Manchester United’s ‘culture’ is overrated. Busby and Ferguson swam against the tide | Barney Ronay

Another summer of rebuilding appears under way at Old Trafford but attempts to recreate the philosophies and glories of previous eras look doomed to fail

There was an interesting programme on BBC Radio 4 this week about the notorious Portuguese man o’ war jellyfish. The man o’ war is of course the alpha of the jellyfish world, the big swinging tentacle of the deep ocean trench, not to mention the only jellyfish most people have heard of besides the ones that appear on English beaches in spring looking sad and dead and reproachful, surrounded by bottle tops and cigarette butts.

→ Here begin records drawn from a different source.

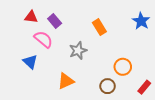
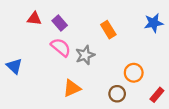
blue star: (141, 21) -> (154, 23), turned 30
pink semicircle: (43, 39) -> (61, 47), moved
blue triangle: (30, 62) -> (14, 66), moved

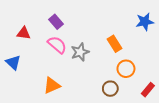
red triangle: (34, 19) -> (24, 33), moved
orange rectangle: (108, 30) -> (114, 44), moved
orange triangle: (72, 88) -> (52, 85), moved

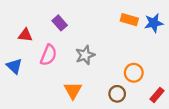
orange rectangle: (114, 44) -> (129, 20), moved, turned -42
pink semicircle: (57, 45) -> (49, 55), moved, turned 72
orange triangle: (52, 85) -> (73, 90), moved, turned -36

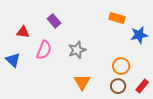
blue star: (154, 23) -> (139, 35), moved
orange triangle: (73, 90) -> (82, 82), moved
brown circle: (117, 94) -> (118, 86), moved

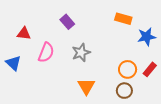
purple rectangle: (54, 21) -> (67, 22), moved
red rectangle: (142, 86) -> (150, 69), moved

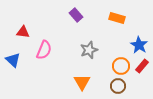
purple rectangle: (67, 22) -> (76, 15), moved
blue star: (147, 37) -> (139, 45), moved, turned -30
gray star: (81, 53) -> (89, 50), moved

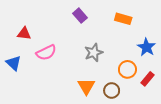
pink semicircle: (44, 50) -> (46, 53), turned 42
red rectangle: (142, 66) -> (147, 79), moved
brown circle: (118, 86) -> (112, 91), moved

Except it turns out the man o’ war isn’t a jellyfish at all. It is instead a kind of co-operative, a fusion of many small lifeforms into one large, successful stinging thing. The overall effect is a high-functioning mini-society of cells and organs and venomous pincers, the marine equivalent of a furiously angry rolling maul in a 1980s rugby union international, all eye-gouges and V-signs and furious Scottish oaths. In the programme the man o’ war was presented as a successful quirk of evolution, the survival of the collective as opposed to the individual, sustained by that shared culture and purpose. And also as a metaphor for modern city life with its many diverse, interlinked, self-sustaining parts.